── Material supplied ──
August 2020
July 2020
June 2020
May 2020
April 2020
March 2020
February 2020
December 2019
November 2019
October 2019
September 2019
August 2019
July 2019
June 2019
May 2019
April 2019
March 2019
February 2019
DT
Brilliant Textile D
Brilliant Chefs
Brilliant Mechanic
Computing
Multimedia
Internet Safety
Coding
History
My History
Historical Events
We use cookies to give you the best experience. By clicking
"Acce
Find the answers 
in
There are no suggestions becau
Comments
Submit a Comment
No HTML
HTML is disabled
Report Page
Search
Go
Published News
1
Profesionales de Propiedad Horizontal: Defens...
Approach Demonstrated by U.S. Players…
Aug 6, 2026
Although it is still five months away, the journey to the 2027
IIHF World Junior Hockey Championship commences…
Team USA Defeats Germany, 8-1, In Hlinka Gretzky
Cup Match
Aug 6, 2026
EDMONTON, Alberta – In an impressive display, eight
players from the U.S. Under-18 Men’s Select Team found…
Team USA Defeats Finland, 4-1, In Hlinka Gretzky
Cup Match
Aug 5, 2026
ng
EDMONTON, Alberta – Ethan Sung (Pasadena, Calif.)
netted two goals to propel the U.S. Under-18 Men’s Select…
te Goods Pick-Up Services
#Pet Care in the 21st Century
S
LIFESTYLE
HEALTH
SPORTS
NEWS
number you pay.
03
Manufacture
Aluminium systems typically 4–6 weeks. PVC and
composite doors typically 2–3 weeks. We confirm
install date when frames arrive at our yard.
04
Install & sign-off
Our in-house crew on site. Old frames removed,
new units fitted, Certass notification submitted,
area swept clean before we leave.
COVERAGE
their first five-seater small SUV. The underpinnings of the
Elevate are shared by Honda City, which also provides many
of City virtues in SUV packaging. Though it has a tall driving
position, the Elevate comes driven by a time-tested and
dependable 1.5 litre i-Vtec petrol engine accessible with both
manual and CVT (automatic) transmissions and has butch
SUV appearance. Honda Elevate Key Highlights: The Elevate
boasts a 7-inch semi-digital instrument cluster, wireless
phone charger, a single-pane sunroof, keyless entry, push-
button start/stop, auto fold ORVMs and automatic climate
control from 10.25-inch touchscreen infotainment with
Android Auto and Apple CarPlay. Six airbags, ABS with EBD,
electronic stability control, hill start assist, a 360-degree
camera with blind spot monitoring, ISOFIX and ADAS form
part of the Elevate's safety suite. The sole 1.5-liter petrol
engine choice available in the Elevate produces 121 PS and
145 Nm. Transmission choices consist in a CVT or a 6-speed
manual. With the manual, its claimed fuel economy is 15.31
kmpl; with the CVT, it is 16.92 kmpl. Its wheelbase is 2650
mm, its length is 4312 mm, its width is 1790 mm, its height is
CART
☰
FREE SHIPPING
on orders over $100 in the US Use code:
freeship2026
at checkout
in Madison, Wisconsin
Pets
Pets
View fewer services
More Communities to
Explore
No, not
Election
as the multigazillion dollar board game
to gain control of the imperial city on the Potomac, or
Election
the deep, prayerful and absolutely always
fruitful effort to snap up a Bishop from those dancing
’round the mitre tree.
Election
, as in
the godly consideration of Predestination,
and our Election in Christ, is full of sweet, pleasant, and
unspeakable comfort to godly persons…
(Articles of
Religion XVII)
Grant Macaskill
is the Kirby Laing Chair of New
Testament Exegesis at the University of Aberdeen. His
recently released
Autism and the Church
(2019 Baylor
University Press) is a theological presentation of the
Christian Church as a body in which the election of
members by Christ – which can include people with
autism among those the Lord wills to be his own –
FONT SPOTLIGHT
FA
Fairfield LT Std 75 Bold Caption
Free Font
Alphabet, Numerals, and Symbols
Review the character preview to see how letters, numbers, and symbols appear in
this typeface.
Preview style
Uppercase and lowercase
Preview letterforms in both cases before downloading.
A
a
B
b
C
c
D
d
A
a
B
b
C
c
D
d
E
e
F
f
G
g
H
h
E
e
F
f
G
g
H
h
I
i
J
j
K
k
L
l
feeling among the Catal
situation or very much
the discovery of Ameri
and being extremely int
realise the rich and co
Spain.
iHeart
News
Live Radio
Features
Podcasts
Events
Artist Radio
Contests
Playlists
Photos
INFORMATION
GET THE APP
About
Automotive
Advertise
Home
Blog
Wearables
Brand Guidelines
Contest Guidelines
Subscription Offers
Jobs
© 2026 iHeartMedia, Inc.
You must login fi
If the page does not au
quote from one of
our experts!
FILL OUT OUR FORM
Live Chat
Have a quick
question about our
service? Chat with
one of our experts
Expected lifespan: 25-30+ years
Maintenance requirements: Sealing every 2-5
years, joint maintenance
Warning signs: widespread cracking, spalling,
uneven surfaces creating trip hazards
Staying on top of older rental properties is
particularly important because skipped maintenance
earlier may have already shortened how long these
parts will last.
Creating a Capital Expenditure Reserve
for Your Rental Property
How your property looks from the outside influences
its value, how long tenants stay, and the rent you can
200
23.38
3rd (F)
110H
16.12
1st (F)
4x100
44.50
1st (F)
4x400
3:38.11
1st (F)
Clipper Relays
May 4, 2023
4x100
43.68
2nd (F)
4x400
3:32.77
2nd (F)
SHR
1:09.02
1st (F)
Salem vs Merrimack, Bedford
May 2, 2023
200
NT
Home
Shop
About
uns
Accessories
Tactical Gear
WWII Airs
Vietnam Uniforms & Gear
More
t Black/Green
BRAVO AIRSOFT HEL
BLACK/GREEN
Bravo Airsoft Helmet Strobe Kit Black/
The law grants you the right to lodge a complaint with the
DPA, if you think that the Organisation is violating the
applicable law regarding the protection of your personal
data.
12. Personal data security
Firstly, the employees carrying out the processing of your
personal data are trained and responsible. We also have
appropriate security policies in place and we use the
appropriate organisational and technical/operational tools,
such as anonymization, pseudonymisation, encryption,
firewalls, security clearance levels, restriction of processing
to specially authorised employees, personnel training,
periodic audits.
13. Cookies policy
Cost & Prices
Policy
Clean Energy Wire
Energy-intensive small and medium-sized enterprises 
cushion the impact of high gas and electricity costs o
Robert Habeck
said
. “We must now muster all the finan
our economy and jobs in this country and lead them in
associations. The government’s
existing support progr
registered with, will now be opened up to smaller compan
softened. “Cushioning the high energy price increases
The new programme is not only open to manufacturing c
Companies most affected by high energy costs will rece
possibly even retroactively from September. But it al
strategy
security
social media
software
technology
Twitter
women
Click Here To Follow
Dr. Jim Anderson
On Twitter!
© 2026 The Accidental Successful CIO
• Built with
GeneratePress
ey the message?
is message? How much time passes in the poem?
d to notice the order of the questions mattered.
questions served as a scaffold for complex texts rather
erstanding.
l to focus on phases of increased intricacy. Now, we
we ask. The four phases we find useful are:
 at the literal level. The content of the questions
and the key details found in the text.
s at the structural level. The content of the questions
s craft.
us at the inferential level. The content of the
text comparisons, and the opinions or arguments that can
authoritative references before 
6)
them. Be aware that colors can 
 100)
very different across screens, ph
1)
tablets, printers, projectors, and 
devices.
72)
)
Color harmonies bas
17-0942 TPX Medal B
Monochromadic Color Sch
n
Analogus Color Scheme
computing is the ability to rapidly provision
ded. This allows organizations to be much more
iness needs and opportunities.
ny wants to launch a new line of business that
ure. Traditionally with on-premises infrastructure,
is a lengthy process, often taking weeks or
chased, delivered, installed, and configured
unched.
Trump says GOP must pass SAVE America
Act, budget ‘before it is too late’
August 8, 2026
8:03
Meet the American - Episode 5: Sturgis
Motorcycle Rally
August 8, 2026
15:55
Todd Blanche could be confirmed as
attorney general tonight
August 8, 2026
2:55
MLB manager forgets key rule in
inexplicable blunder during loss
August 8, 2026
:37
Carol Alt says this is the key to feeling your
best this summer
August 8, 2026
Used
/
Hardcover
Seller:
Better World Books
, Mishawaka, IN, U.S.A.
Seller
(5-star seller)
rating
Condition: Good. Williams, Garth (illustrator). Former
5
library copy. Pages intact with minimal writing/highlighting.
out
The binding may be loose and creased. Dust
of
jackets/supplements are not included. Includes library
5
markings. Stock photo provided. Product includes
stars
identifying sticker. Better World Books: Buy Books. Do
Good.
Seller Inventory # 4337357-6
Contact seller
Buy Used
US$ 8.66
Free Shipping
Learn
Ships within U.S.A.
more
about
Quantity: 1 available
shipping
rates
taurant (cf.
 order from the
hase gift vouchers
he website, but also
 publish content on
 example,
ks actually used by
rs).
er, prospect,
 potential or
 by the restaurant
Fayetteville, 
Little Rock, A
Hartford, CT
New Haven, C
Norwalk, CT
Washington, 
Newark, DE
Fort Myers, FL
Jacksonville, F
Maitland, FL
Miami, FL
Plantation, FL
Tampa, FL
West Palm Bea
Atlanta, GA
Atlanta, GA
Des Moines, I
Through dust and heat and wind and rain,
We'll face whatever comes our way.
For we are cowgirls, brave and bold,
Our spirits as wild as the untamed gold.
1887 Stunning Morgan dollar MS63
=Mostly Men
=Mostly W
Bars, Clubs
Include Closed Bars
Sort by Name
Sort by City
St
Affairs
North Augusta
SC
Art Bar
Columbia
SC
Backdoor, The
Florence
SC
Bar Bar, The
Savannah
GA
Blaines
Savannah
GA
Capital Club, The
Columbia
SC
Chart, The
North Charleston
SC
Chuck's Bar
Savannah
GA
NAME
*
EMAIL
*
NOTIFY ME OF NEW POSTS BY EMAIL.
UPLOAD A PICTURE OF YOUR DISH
───
Scan the records for the string "Capital" and report each line where it occurs.

| The answer |
Creating a Capital Expenditure Reserve
Capital Club, The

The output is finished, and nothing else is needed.